The news came just hours after the waste management firm dropped its High Court challenge to An Bord Pleanála’s rejection of the project last year.
Harbour residents, who have been fighting the incinerator project for 11 years, called on Indaver to walk away from the project.
However, the firm said a fresh application would be made — most likely under An Bord Pleanála’s strategic infrastructure development process — in due course.
Indaver managing director John Ahern said that the company dropped its legal challenge after considering a new report by Cork County Council on its waste management strategy.
It emerged this week that Indaver is expected to export up to 50,000 tonnes of domestic waste from Cork city and county this year for disposal abroad due to a lack of local facilities to cater for the waste.

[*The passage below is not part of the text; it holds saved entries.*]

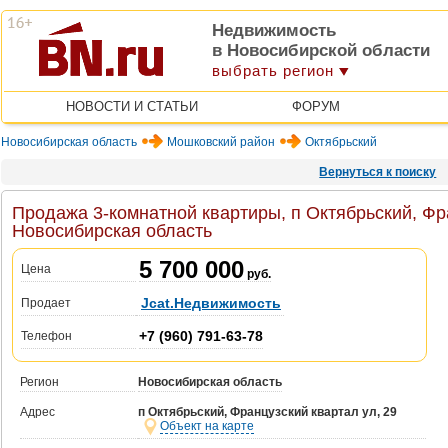
Недвижимость
в Новосибирской области
выбрать регион
НОВОСТИ И СТАТЬИ
ФОРУМ
Новосибирская область
Мошковский район
Октябрьский
Вернуться к поиску
Продажа 3-комнатной квартиры, п Октябрьский, Фра
Новосибирская область
5 700 000
Цена
руб.
Jcat.Недвижимость
Продает
+7 (960) 791-63-78
Телефон
Регион
Новосибирская область
Адрес
п Октябрьский, Французский квартал ул, 29
Объект на карте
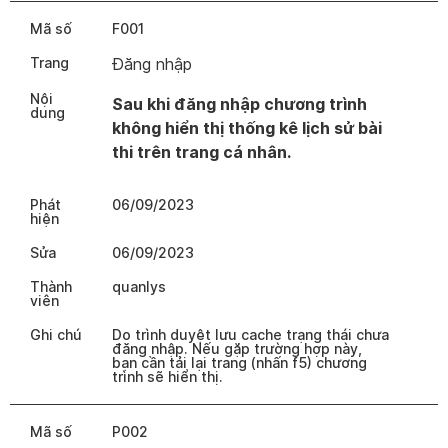
Mã số
F001
Trang
Đăng nhập
Nội
Sau khi đăng nhập chương trình
dung
không hiển thị thống kê lịch sử bài
thi trên trang cá nhân.
Phát
06/09/2023
hiện
Sửa
06/09/2023
Thành
quanlys
viên
Ghi chú
Do trình duyệt lưu cache trạng thái chưa
đăng nhập. Nếu gặp trường hợp này,
bạn cần tải lại trang (nhấn f5) chương
trình sẽ hiển thị.
Mã số
P002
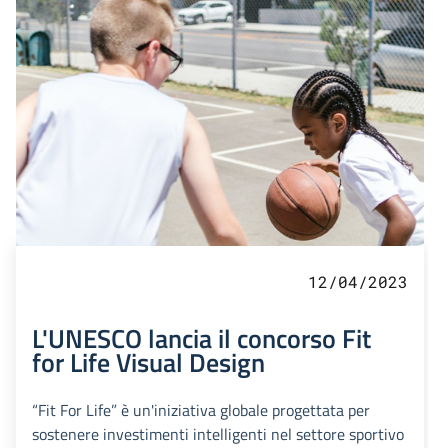
12/04/2023
L'UNESCO lancia il concorso Fit
for Life Visual Design
“Fit For Life” è un'iniziativa globale progettata per
sostenere investimenti intelligenti nel settore sportivo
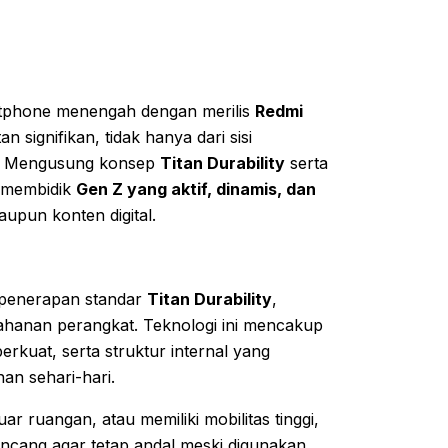
rtphone menengah dengan merilis
Redmi
n signifikan, tidak hanya dari sisi
era. Mengusung konsep
Titan Durability
serta
s membidik
Gen Z yang aktif, dinamis, dan
aupun konten digital.
h penerapan standar
Titan Durability
,
hanan perangkat. Teknologi ini mencakup
erkuat, serta struktur internal yang
an sehari-hari.
ar ruangan, atau memiliki mobilitas tinggi,
rancang agar tetap andal meski digunakan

Mr Ahern said based on his firm’s review of the council report, it was clear the need for its incinerator was “greater than ever”.
Indaver says the 146-page council report states:
* The council’s waste management strategy “no longer remains relevant”;
* The absence of local waste facilities is among the reasons why a new plan must be developed;
* The council needs to review its waste management policy objectives to ensure it can meet waste diversion targets.
“We were always convinced of the region’s need for our facility,” said Mr Ahern. “The council’s evaluation is an important development, particularly given that the existing waste plan was one of the key reasons cited by An Bord Pleanála in its original refusal to grant permission.
“We are also satisfied that the other matters highlighted by the Bord in its previous refusal have been addressed.”
Mary O’Leary, chairwoman of Chase (Cork Harbour Alliance for a Safe Environment), welcomed Indaver’s decision to drop the legal challenge but added that it was time for the company to honour their commitment to walk away. “After 11 years of planning applications, oral hearings, court battles, not to mention cost, we as a community hope that Indaver can now accept the unsuitability of the site.”
Chase solicitor Joe Noonan said that by dropping its legal challenge, Indaver had effectively “run up the white flag”. “We saw no merit in their application and we think they’ve come to the same view and they should now do the decent thing and let people get on with their lives,” he said.
But the battle looks set to drag on with Indaver already engaged in pre-application talks with An Bord Pleanála under its strategic infrastructure development process.